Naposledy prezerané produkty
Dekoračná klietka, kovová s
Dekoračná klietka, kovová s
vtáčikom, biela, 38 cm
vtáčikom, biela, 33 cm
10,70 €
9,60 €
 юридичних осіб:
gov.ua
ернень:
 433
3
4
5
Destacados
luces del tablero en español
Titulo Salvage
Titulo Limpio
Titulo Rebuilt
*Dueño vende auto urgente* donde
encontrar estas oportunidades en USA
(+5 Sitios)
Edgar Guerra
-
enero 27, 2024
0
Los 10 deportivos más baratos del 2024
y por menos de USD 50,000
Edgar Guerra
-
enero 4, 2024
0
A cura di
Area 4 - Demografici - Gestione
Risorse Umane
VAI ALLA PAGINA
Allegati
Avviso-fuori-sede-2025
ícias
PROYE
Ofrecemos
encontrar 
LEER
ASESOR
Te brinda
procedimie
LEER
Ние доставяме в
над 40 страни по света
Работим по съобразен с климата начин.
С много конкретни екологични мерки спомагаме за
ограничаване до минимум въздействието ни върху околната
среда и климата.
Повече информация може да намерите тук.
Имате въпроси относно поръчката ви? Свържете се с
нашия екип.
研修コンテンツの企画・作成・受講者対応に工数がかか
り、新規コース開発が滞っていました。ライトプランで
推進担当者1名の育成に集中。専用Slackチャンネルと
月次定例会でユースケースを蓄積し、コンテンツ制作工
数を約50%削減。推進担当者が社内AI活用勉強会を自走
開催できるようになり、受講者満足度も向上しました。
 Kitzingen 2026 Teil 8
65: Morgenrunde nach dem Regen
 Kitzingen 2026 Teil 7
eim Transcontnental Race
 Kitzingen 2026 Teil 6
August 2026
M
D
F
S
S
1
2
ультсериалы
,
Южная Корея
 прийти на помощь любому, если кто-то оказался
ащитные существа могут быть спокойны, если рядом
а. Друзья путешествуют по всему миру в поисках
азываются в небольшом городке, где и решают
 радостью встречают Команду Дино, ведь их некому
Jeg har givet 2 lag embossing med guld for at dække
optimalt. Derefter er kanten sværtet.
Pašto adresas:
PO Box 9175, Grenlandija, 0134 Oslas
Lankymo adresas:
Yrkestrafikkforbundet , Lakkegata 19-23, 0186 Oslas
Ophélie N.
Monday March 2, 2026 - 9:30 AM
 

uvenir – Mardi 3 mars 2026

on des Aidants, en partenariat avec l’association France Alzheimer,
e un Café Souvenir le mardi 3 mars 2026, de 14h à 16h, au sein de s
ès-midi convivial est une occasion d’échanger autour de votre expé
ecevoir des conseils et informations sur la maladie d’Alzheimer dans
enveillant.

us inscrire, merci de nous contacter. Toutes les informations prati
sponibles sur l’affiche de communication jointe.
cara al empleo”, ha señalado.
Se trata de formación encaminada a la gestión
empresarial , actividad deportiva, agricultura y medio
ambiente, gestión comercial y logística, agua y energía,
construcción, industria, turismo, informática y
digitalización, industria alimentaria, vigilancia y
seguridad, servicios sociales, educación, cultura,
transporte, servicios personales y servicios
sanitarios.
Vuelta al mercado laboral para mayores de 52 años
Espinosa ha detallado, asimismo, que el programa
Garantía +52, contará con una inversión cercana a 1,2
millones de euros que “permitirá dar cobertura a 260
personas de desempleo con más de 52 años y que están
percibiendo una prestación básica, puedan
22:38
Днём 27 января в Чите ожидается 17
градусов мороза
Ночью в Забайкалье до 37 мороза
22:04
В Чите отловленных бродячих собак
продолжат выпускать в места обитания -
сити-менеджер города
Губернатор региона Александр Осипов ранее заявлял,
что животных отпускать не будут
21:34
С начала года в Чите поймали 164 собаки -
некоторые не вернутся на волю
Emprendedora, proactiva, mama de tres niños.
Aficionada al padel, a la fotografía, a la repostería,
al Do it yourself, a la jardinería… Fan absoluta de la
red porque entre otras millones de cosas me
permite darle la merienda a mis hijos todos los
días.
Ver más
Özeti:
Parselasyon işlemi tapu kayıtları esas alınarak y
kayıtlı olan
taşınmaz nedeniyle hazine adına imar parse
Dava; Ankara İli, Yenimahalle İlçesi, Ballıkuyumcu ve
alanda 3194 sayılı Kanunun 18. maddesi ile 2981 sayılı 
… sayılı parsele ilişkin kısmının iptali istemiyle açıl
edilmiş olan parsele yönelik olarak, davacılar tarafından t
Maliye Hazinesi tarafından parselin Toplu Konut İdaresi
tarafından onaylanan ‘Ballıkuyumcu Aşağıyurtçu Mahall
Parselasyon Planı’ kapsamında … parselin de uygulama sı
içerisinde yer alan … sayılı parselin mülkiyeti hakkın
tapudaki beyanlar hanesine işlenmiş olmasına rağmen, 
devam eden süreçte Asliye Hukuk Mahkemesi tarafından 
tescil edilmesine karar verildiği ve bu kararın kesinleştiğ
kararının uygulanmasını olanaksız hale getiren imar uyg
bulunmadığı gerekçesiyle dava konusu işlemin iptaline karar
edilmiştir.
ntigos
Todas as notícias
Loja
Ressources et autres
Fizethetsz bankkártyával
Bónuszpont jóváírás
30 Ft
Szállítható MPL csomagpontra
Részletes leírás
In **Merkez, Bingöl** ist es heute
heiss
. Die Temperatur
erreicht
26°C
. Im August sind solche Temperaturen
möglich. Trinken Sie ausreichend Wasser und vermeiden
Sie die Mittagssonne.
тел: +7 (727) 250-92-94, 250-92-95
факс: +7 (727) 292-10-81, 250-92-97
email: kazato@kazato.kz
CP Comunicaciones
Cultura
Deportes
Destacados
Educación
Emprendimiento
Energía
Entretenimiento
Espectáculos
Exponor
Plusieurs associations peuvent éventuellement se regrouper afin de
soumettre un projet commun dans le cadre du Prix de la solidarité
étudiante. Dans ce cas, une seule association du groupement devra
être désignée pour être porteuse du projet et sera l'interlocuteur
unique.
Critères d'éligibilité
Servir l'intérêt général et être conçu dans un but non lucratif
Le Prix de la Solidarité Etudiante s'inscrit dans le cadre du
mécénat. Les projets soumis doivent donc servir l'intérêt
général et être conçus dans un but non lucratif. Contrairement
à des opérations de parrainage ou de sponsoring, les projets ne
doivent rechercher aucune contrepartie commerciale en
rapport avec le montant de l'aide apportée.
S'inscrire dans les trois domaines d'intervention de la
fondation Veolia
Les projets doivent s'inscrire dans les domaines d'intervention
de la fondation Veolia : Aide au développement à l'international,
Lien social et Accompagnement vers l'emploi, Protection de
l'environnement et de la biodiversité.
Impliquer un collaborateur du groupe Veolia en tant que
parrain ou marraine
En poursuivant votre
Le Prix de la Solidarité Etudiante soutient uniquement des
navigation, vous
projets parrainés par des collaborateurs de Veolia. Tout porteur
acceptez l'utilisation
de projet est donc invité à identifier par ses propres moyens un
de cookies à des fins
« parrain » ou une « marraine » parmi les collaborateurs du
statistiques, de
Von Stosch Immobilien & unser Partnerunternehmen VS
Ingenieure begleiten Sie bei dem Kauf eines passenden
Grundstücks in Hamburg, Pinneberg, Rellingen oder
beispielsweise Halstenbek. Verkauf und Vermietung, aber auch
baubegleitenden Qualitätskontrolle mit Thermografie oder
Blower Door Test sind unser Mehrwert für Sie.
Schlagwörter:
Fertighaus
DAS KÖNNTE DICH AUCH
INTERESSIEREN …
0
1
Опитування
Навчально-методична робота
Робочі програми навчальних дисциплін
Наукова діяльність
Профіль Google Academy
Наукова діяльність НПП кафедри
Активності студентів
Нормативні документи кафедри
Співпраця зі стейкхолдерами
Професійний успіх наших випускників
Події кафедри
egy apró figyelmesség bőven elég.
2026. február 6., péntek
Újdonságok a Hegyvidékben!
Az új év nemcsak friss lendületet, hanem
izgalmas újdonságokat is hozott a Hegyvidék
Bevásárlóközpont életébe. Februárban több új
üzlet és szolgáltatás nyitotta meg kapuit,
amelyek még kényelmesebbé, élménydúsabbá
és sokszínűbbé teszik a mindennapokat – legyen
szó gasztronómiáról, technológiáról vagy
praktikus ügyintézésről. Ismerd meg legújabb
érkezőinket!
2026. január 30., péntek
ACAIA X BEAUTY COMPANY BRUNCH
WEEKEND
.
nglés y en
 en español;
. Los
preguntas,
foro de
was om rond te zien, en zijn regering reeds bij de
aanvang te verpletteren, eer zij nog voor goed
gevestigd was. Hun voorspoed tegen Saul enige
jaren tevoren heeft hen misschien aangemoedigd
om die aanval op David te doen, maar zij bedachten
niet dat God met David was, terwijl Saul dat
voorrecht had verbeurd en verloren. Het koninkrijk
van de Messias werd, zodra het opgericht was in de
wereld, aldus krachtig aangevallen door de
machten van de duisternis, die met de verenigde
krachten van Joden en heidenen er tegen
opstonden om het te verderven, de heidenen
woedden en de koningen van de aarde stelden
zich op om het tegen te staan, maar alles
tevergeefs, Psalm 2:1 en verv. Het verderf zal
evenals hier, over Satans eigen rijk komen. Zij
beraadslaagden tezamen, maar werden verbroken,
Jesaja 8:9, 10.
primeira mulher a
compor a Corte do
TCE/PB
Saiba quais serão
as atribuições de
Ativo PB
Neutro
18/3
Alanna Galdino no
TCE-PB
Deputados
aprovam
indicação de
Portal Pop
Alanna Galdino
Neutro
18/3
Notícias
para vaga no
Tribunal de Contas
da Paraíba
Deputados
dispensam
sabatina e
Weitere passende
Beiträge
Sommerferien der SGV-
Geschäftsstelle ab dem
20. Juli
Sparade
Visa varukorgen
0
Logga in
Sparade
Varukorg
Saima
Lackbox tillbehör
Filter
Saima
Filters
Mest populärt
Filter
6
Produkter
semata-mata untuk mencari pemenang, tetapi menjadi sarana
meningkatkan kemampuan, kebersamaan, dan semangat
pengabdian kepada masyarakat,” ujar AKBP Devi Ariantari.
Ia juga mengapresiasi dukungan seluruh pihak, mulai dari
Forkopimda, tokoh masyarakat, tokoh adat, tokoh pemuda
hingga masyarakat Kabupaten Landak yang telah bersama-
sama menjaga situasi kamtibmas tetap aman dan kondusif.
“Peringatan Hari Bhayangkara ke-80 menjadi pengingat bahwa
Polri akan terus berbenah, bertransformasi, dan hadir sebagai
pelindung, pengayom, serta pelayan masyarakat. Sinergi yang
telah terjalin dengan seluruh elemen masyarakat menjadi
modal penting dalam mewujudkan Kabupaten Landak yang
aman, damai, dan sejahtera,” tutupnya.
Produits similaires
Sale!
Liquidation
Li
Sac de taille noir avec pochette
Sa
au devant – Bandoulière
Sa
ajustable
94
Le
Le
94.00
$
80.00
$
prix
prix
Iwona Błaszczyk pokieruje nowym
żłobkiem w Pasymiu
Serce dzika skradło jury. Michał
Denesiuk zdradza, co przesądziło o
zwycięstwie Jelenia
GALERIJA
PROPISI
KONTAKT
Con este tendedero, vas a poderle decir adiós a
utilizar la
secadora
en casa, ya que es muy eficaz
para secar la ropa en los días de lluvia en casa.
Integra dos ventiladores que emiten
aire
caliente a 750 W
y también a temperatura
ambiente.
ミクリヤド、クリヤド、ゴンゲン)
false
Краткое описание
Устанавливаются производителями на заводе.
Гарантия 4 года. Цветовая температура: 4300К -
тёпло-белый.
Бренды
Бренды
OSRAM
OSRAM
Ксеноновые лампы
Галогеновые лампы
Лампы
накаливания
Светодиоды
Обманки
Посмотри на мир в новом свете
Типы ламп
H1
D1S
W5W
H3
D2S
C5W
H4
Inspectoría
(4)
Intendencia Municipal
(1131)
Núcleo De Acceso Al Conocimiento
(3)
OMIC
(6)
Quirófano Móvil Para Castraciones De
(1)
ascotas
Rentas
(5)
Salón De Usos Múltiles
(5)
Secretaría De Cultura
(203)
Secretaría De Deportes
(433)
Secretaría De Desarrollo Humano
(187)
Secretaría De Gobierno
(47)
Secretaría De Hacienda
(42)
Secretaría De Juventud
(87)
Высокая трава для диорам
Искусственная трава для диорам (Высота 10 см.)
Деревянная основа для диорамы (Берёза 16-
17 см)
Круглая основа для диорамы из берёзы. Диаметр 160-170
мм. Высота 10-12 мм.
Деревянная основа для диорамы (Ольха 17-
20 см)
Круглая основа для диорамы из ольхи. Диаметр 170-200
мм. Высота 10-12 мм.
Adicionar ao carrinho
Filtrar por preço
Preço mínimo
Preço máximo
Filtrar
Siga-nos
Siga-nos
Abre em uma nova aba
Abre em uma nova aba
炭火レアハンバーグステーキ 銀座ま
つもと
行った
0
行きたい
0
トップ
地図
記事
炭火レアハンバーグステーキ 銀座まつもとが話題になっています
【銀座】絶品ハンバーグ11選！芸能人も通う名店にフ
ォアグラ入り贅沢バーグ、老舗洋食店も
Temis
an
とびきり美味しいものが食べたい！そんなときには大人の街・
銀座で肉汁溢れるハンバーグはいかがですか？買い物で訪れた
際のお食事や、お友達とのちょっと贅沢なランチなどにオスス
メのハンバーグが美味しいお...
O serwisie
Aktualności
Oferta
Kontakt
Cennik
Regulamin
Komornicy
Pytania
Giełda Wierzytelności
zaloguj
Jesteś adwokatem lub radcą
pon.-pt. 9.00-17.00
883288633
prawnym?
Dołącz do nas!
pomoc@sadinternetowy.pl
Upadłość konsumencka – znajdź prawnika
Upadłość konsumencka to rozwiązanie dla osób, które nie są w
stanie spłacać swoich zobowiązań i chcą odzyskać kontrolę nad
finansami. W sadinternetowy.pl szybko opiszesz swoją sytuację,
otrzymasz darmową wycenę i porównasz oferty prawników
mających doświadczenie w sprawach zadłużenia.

· · · ·

### Your objective
From the entries above, restate word for word the lines from the line containing "ミクリヤド、クリヤド、ゴンゲン)" to the line containing "Aktualności", both ends included, and nothing more.

### Solution to this exercise
ミクリヤド、クリヤド、ゴンゲン)
false
Краткое описание
Устанавливаются производителями на заводе.
Гарантия 4 года. Цветовая температура: 4300К -
тёпло-белый.
Бренды
Бренды
OSRAM
OSRAM
Ксеноновые лампы
Галогеновые лампы
Лампы
накаливания
Светодиоды
Обманки
Посмотри на мир в новом свете
Типы ламп
H1
D1S
W5W
H3
D2S
C5W
H4
Inspectoría
(4)
Intendencia Municipal
(1131)
Núcleo De Acceso Al Conocimiento
(3)
OMIC
(6)
Quirófano Móvil Para Castraciones De
(1)
ascotas
Rentas
(5)
Salón De Usos Múltiles
(5)
Secretaría De Cultura
(203)
Secretaría De Deportes
(433)
Secretaría De Desarrollo Humano
(187)
Secretaría De Gobierno
(47)
Secretaría De Hacienda
(42)
Secretaría De Juventud
(87)
Высокая трава для диорам
Искусственная трава для диорам (Высота 10 см.)
Деревянная основа для диорамы (Берёза 16-
17 см)
Круглая основа для диорамы из берёзы. Диаметр 160-170
мм. Высота 10-12 мм.
Деревянная основа для диорамы (Ольха 17-
20 см)
Круглая основа для диорамы из ольхи. Диаметр 170-200
мм. Высота 10-12 мм.
Adicionar ao carrinho
Filtrar por preço
Preço mínimo
Preço máximo
Filtrar
Siga-nos
Siga-nos
Abre em uma nova aba
Abre em uma nova aba
炭火レアハンバーグステーキ 銀座ま
つもと
行った
0
行きたい
0
トップ
地図
記事
炭火レアハンバーグステーキ 銀座まつもとが話題になっています
【銀座】絶品ハンバーグ11選！芸能人も通う名店にフ
ォアグラ入り贅沢バーグ、老舗洋食店も
Temis
an
とびきり美味しいものが食べたい！そんなときには大人の街・
銀座で肉汁溢れるハンバーグはいかがですか？買い物で訪れた
際のお食事や、お友達とのちょっと贅沢なランチなどにオスス
メのハンバーグが美味しいお...
O serwisie
Aktualności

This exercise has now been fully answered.